# [Brief]
Where in the records does the word "chính" occur? Copy each line in which it does.
-*-
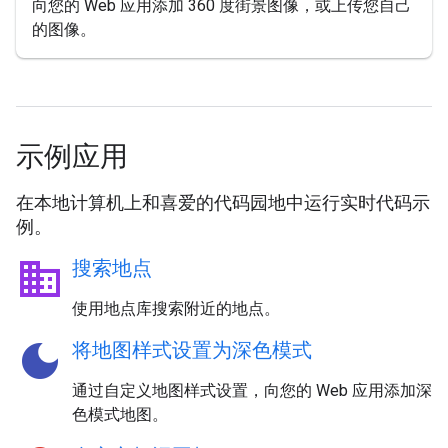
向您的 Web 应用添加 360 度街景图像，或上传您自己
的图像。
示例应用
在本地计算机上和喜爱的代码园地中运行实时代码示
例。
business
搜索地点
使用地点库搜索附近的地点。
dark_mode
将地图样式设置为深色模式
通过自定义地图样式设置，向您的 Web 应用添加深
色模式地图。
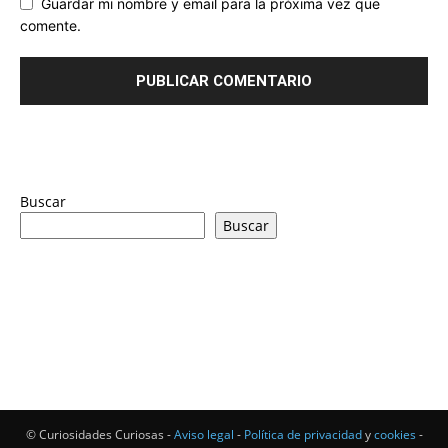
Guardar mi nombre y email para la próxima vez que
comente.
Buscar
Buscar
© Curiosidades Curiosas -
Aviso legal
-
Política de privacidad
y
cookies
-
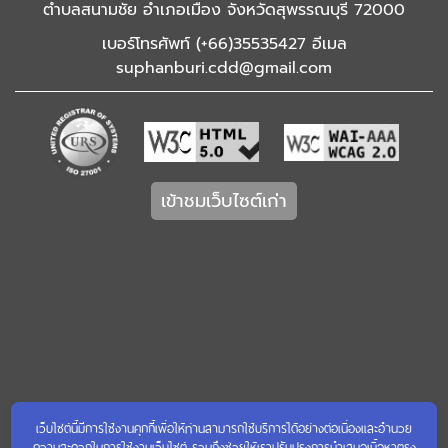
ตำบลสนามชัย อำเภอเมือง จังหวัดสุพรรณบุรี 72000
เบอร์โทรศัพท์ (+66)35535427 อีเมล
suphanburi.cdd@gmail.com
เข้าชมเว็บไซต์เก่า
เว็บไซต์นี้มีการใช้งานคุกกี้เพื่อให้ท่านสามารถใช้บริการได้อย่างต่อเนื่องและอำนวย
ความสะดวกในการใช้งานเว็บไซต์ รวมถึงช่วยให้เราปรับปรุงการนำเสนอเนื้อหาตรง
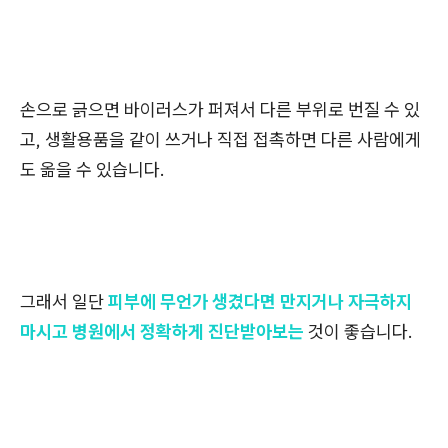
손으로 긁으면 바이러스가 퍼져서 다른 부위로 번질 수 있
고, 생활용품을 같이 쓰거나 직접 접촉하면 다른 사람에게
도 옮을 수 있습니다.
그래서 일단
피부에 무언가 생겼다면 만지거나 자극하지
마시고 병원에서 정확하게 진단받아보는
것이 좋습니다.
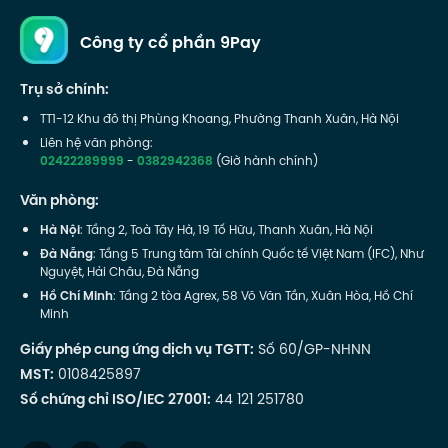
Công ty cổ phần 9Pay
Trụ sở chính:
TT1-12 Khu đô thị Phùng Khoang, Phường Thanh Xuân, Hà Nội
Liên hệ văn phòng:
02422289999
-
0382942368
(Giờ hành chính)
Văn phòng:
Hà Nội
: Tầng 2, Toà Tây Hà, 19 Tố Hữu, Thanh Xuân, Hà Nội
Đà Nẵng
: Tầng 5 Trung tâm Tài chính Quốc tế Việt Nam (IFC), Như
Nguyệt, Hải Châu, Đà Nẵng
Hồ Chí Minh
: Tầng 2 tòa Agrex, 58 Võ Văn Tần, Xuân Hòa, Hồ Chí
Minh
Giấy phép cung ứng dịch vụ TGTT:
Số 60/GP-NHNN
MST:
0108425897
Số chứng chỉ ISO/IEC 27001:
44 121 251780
-*-
# [Solution]
Trụ sở chính:
(Giờ hành chính)
: Tầng 5 Trung tâm Tài chính Quốc tế Việt Nam (IFC), Như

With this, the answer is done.